-
Notifications
You must be signed in to change notification settings - Fork 171
Description
Summary
The ToolHive Kubernetes operator has admission webhook code for validating VirtualMCPServer, VirtualMCPCompositeToolDefinition, and MCPExternalAuthConfig resources, but these webhooks have never been functional. The controller-runtime v0.23.0 upgrade exposed this issue.
Background
What Happened
During the upgrade to controller-runtime v0.23.0, the operator began failing at startup with:
"error":"open /tmp/k8s-webhook-server/serving-certs/tls.crt: no such file or directory"
Root Cause Analysis
Investigation revealed that the webhooks were never actually working:
-
In controller-runtime v0.22.x: The old webhook API (
ctrl.NewWebhookManagedBy(mgr).For(r).Complete()) silently failed to register webhooks. The webhook server never started because no webhooks were registered with it. -
In controller-runtime v0.23.0: The new generic webhook API (
builder.WebhookManagedBy[T](mgr, r).WithValidator(r).Complete()) properly registers webhooks, which triggers the webhook server to start, which then fails because TLS certificates are not available.
Missing Infrastructure
Even if the webhook server started, the webhooks would not function because:
| Component | Required | Status |
|---|---|---|
| ValidatingWebhookConfiguration | ✓ | Not deployed by helm chart |
| Webhook Service | ✓ | Not deployed by helm chart |
| Port 9443 exposed | ✓ | Not in deployment spec |
| TLS certificates | ✓ | No cert-manager integration |
The config/webhook/manifests.yaml file exists (kubebuilder-generated) but is never deployed.

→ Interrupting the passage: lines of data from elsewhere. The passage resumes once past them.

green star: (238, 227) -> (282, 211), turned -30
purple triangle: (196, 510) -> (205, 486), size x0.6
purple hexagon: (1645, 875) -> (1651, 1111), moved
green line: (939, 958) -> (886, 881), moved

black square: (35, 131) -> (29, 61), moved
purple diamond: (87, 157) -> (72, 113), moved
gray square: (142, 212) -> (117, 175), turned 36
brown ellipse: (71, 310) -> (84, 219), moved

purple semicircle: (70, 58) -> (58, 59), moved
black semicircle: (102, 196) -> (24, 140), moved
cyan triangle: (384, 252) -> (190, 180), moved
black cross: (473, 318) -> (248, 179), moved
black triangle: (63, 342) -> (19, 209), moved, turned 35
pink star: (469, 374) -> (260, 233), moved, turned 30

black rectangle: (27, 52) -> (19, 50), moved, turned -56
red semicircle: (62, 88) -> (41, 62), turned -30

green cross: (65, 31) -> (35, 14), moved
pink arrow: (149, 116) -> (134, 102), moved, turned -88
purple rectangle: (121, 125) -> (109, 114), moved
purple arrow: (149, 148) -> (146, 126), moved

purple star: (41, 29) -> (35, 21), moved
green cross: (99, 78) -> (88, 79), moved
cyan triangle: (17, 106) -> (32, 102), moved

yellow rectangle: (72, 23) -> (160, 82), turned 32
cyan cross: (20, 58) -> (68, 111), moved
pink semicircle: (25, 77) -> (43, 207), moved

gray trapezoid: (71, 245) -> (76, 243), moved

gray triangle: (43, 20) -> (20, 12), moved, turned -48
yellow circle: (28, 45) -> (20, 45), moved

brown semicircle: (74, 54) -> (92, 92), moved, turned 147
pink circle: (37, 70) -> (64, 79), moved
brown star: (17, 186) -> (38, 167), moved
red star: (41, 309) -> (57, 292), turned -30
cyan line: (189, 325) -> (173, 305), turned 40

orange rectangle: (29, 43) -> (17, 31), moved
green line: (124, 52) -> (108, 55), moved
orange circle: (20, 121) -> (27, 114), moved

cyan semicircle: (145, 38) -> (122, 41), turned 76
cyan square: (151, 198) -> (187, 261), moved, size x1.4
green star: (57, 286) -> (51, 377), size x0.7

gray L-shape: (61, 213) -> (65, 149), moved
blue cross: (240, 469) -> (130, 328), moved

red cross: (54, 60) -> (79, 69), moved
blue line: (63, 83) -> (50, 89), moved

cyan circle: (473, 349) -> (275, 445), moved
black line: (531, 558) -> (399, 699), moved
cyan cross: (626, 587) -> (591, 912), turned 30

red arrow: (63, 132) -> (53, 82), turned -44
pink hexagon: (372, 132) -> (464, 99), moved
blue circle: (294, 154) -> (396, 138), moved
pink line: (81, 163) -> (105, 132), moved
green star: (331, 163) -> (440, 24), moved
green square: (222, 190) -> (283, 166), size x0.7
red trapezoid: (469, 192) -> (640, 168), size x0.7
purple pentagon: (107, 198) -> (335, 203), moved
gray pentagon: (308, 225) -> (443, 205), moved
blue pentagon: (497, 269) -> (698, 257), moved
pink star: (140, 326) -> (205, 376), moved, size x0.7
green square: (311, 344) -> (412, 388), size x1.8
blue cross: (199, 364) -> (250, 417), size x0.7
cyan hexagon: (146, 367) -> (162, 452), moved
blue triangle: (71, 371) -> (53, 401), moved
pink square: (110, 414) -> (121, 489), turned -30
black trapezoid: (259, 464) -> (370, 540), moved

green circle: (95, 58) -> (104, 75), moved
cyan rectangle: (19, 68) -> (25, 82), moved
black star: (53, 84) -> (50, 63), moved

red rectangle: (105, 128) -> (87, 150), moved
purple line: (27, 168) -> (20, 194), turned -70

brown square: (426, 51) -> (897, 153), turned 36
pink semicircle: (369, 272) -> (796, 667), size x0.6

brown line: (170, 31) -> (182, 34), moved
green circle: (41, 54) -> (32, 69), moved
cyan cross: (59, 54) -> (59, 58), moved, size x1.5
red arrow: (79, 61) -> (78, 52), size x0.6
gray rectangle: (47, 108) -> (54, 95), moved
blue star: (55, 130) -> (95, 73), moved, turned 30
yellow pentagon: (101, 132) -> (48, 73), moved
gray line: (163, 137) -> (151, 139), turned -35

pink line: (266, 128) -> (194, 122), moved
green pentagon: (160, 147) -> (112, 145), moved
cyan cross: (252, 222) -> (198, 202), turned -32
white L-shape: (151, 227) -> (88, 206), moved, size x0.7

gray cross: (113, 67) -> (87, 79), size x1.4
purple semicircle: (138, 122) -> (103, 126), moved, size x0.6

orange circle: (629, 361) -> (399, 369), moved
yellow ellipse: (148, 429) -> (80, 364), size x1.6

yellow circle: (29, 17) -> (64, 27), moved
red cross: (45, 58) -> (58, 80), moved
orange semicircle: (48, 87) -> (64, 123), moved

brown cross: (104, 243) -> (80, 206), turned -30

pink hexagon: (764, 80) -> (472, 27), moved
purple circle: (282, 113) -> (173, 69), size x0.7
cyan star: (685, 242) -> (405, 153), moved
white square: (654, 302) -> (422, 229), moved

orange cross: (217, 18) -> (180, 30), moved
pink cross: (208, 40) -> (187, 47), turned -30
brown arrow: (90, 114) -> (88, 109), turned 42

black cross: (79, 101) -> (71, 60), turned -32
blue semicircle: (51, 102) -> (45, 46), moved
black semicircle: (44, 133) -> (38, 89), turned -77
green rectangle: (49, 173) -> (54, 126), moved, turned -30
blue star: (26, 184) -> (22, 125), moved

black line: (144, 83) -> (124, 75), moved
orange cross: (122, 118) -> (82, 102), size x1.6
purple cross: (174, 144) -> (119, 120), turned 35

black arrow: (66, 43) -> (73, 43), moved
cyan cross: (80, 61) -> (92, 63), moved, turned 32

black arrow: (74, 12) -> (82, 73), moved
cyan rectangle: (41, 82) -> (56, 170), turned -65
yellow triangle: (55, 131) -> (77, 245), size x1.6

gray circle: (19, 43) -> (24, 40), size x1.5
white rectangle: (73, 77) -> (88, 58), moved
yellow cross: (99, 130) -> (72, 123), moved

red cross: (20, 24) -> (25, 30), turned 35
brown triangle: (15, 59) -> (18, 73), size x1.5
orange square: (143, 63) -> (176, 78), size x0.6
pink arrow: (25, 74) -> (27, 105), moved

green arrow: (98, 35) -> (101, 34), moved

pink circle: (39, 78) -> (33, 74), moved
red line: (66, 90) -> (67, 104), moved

Impact of Missing Webhooks
The webhooks perform validation-only (no mutation). Without them:
| Resource | Webhook Validation | Controller Validation | Risk |
|---|---|---|---|
| VirtualMCPServer | Disabled | Partial (during reconcile) | Low - caught at reconcile |
| MCPExternalAuthConfig | Disabled | None | High - invalid configs silently accepted |
| VirtualMCPCompositeToolDefinition | Disabled | None | High - invalid configs silently accepted |
Example Validations Not Enforced
MCPExternalAuthConfig:
- Can create
tokenExchangetype without requiredtokenExchangeconfig - Can set conflicting configs (both
tokenExchangeandheaderInjection) - Unsupported auth types are accepted
VirtualMCPServer:
- Missing required
spec.config.groupRef(caught at reconcile, but not at admission) - Invalid auth configurations
Proposed Solution
Option 1: Full Webhook Support (Recommended for Production)
- Add cert-manager as a dependency or optional integration
- Deploy ValidatingWebhookConfiguration via helm chart
- Create webhook Service in helm chart
- Expose port 9443 in deployment
- Configure cert-manager Certificate resource
Option 2: Self-Signed Certificates (Development/Simple Deployments)
- Generate self-signed certificates at operator startup
- Mount emptyDir volume for certificate storage
- Deploy ValidatingWebhookConfiguration with
caBundleinjection - Create webhook Service
Option 3: Keep Webhooks Disabled (Current State)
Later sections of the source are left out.